Friday, January 12, 2018

happy birthday heart valves


A romantic soap stone heart and an organically correct tin heart. I also have an embroidered heart, a heart pillow, cards with hearts. Memories of visits in the hospital--a couple from friends who had deep-seated personal experiences that made them loathe to step into hospital, and yet they made their way to the ICU while I was still bloated with anaesthetic, for which I will always be grateful. I have a particular paranoia about lying unseen and untouched while unconscious, and I don't want R to have to deal with that alone. I told my friends and they came.





Six years ago today my ribs were sawed open--sure, I asked to see the saw--and my heart was stopped and attached to a pump so that two artificial valves could replace my valves that were no longer functional because they were thick with rheumatic scar tissue.

I wasn't afraid of the surgery but I was existentially FREAKED OUT about having my heart stopped. Would I still be the same person? Was my "soul" going to be altered? Rationally, these were all silly questions. I don't believe in souls per se. But... my heart! I must have studied too much medieval literature once upon a time. I had this idea my heart was still somehow the centre of my being. True, it is the engine that keeps us breathing and moving. We don't get far without a heart.

The surgery itself went well. My heart was stopped and started again. The mechanical valves clack like castanets inside the cabinet of my ribs. Since one opens and closes with the ingoing blood, and the other with the outgoing blood, I get two clacks per heartbeat which sounds like my heart beats twice as fast as normal. I've gotten used to the speed. When I hear the magnified sound of a normal heartbeat, for example, it sounds way too slow. Like the person might die any moment. Although a normal heart does have a lovely organic sound--flesh and blood pumping. Mine now sounds like a machine. I've more or less adjusted to the loudness of the clacking. What choice do I have? There are some funny stories of how people have tried to muffle the sound of their valves with padding so they can sleep. I tried a wave machine and rain falling. I count in Spanish along with the beat. I remind myself I have two spanking new valves that will apparently function for 50,000 years! How can a surgeon tell you this with a perfectly straight face? It leaves me with an image of myself dissolved to ashes and dust and my valves still clacking.
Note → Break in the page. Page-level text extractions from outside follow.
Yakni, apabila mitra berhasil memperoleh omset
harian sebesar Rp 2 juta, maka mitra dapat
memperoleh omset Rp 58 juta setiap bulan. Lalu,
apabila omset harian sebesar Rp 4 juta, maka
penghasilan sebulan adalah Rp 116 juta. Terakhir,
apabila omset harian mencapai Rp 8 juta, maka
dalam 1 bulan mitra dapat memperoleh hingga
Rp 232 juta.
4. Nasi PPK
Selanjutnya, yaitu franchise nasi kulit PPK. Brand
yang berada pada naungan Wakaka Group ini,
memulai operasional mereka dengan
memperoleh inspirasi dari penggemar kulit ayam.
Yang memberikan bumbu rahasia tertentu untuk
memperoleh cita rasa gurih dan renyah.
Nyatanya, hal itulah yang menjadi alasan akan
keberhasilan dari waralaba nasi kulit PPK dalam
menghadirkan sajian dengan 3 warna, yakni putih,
I don't know how much a cardiac surgeon's time and labour are worth, the cost of an operating room and a heart-lung pump, and a respirator, and the heaps of gauze and equipment and saline solution and all the other attendant doctors, but I priced the valves at the time of the surgery. Each cost about $7,000 US. I quote US dollars because the valves were manufactured in the US, so that's where the figures are available. I live in Canada where we have socialized medicare, so I did not pay for them. 



Here's an aortic valve. I have one of these as well as a mitral valve. Some people show off their new cars. Me, I've got anatomical hardware complete with warranty and servicing agreement. (Servicing includes dental hygiene, blood thinner, bi-monthly blood tests.)





My quality of life has improved significantly. More than significantly since I would be dead without the new valves. I walk every day, I cycle, I hike, I snowshoe. I've been told I can jog but I don't because I don't want to.



I am fortunate that among the many things that can happen to the human body I had something that could be dealt with. I am fortunate that I live in Canada where I've had access to stellar medical treatment.

I have other cardiac abnormalities, which are also a result of having had rheumatic fever, but medication gets adjusted every now and then, and as far as I'm concerned, I'm fine.

Happy Anniversary valves! The sound of your incessant clacking is the sound of me being alive, so... Keep clacking!